Bell Canada (BCE-T) or Telus (T-T)? He owns both, and probably a little bit more of this one. Telcos are sort of a utility and he likes the sector. Dividends are safe and the stocks are easy to buy and sell. A good basis for your portfolio. This is probably his favourite, simply because of the better yield. He sees them increasing the dividend again in the future.

COMMENT

A great name. Has a bit of everything. On the wireless side, it is really the one that is playing catch-up, which is an enviable position to be in. On the content side they have live sports in conjunction with Rogers (RCI.B-T), but they have some good content. In later 2016 you are going to get the "pick-and-pay" model from the CRTC. 5% yield.

BUY ON WEAKNESS

(Market Call Minute.) This has pulled back on the CRTC Internet thing. This is a Hold, but a buy at $50.

BUY

They are down a little bit because of the recent CRTC ruling of having to give wholesale access to fibre on the home, where they have been a big investor. Doesn’t think, in the intermediate term, it is a huge deal given that what they have to wholesale is only 10% of their business and hasn’t really taken off. They generate a lot of free cash flow and will put a lot of that towards dividend growth.

TOP PICK

Full disclosure: BCE is the parent of their network. He feels that BCE represents a really good buying opportunity. Lows are in place for the last 6 months. Thinks it is a good risk reward.
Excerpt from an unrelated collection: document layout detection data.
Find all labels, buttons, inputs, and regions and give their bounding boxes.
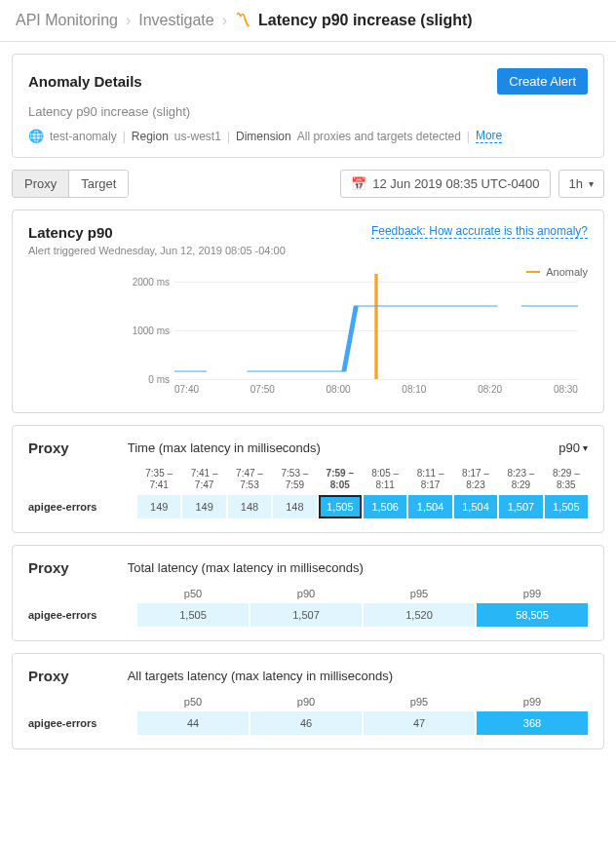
time-table-panel: Proxy Time (max latency in milliseconds)… [12, 425, 604, 533]
region-label: Region [132, 130, 169, 143]
ylabel-top: 2000 ms [116, 277, 170, 287]
lat-cell[interactable]: 1,505 [137, 603, 249, 627]
xlabel: 08:20 [478, 384, 502, 395]
lat-cell[interactable]: 368 [477, 711, 588, 735]
region-value: us-west1 [174, 130, 221, 143]
latency-chart-panel: Latency p90 Alert triggered Wednesday, J… [12, 210, 604, 413]
time-cell[interactable]: 1,505 [545, 495, 588, 518]
time-col-head: 8:29 –8:35 [545, 466, 588, 493]
time-col-head: 8:23 –8:29 [499, 466, 542, 493]
lat-cell[interactable]: 1,507 [250, 603, 362, 627]
toolbar: Proxy Target 📅 12 Jun 2019 08:35 UTC-040… [12, 170, 604, 198]
xlabel: 08:10 [402, 384, 426, 395]
anomaly-details-title: Anomaly Details [28, 73, 142, 90]
time-cell[interactable]: 149 [182, 495, 225, 518]
breadcrumb-investigate[interactable]: Investigate [138, 12, 213, 29]
dimension-value: All proxies and targets detected [297, 130, 461, 143]
calendar-icon: 📅 [351, 176, 366, 191]
lat-col-head: p50 [137, 586, 249, 601]
tab-target[interactable]: Target [68, 171, 128, 197]
total-latency-panel: Proxy Total latency (max latency in mill… [12, 545, 604, 641]
feedback-link[interactable]: Feedback: How accurate is this anomaly? [371, 224, 588, 239]
time-table-left-label: Proxy [28, 440, 69, 456]
more-link[interactable]: More [476, 129, 502, 143]
lat-col-head: p95 [364, 586, 475, 601]
xlabel: 07:40 [174, 384, 199, 395]
xlabel: 08:00 [327, 384, 351, 395]
time-cell[interactable]: 149 [137, 495, 180, 518]
env-name: test-anomaly [50, 130, 117, 143]
p90-dropdown[interactable]: p90 [558, 441, 588, 455]
time-cell[interactable]: 1,504 [408, 495, 451, 518]
lat-col-head: p99 [477, 694, 588, 709]
time-cell[interactable]: 1,507 [499, 495, 542, 518]
lat-cell[interactable]: 47 [364, 711, 475, 735]
create-alert-button[interactable]: Create Alert [497, 68, 588, 95]
lat-cell[interactable]: 1,520 [364, 603, 475, 627]
time-cell-selected[interactable]: 1,505 [319, 495, 362, 518]
all-targets-row-label: apigee-errors [28, 717, 135, 729]
lat-col-head: p90 [250, 586, 362, 601]
datetime-picker[interactable]: 📅 12 Jun 2019 08:35 UTC-0400 [340, 170, 550, 198]
all-targets-mid-label: All targets latency (max latency in mill… [128, 669, 588, 683]
time-cell[interactable]: 148 [228, 495, 271, 518]
trend-up-icon: 〽 [235, 12, 250, 29]
ylabel-mid: 1000 ms [116, 326, 170, 336]
lat-cell[interactable]: 58,505 [477, 603, 588, 627]
lat-col-head: p90 [250, 694, 362, 709]
time-col-head: 7:53 –7:59 [273, 466, 316, 493]
time-col-head: 7:47 –7:53 [228, 466, 271, 493]
time-row-label: apigee-errors [28, 501, 135, 513]
breadcrumb-current: Latency p90 increase (slight) [258, 12, 473, 29]
latency-chart[interactable]: 2000 ms 1000 ms 0 ms 07:40 07:50 0 [135, 282, 578, 399]
total-latency-row-label: apigee-errors [28, 609, 135, 621]
timerange-dropdown[interactable]: 1h [558, 170, 604, 198]
anomaly-legend-label: Anomaly [546, 266, 588, 278]
lat-col-head: p50 [137, 694, 249, 709]
time-col-head-active: 7:59 –8:05 [319, 466, 362, 493]
proxy-target-toggle: Proxy Target [12, 170, 129, 198]
alert-triggered-text: Alert triggered Wednesday, Jun 12, 2019 … [28, 245, 286, 256]
time-col-head: 7:41 –7:47 [182, 466, 225, 493]
globe-icon: 🌐 [28, 129, 44, 143]
anomaly-subtitle: Latency p90 increase (slight) [28, 104, 588, 119]
dimension-label: Dimension [236, 130, 291, 143]
lat-cell[interactable]: 46 [250, 711, 362, 735]
all-targets-panel: Proxy All targets latency (max latency i… [12, 653, 604, 749]
chart-title: Latency p90 [28, 224, 286, 241]
lat-col-head: p95 [364, 694, 475, 709]
ylabel-bot: 0 ms [116, 374, 170, 385]
anomaly-swatch [526, 271, 540, 273]
tab-proxy[interactable]: Proxy [13, 171, 68, 197]
total-latency-left-label: Proxy [28, 559, 69, 576]
chevron-right-icon: › [126, 12, 131, 29]
total-latency-mid-label: Total latency (max latency in millisecon… [128, 560, 588, 575]
chevron-right-icon: › [222, 12, 227, 29]
xlabel: 08:30 [554, 384, 578, 395]
time-col-head: 8:05 –8:11 [364, 466, 406, 493]
xlabel: 07:50 [250, 384, 275, 395]
time-col-head: 7:35 –7:41 [137, 466, 180, 493]
time-cell[interactable]: 1,506 [364, 495, 406, 518]
chart-svg [174, 282, 578, 379]
anomaly-details-panel: Anomaly Details Create Alert Latency p90… [12, 54, 604, 158]
all-targets-left-label: Proxy [28, 668, 69, 684]
time-col-head: 8:17 –8:23 [454, 466, 497, 493]
lat-col-head: p99 [477, 586, 588, 601]
time-cell[interactable]: 1,504 [454, 495, 497, 518]
time-table-mid-label: Time (max latency in milliseconds) [128, 441, 559, 455]
breadcrumb: API Monitoring › Investigate › 〽 Latency… [0, 0, 616, 42]
time-cell[interactable]: 148 [273, 495, 316, 518]
time-col-head: 8:11 –8:17 [408, 466, 451, 493]
lat-cell[interactable]: 44 [137, 711, 249, 735]
breadcrumb-root[interactable]: API Monitoring [16, 12, 118, 29]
If it gets above $56.00 it looks very intriguing. Target is in the low $70's. Could also look at buying Telus and AT&T, but thinks BCE is more interesting because it offers a full compliment of services.

DON'T BUY

He found it got incredibly expensive. It has flat lined. Their dividend is high and capital structure is high. The Netflix’s of the world are cutting cable revenues. It has a great free cash flow yield. He just needs some kind of entry point like a 5-10% pull back. It trades at a high level globally. Don’t buy any of these now. He prefers legacy assets at the moment.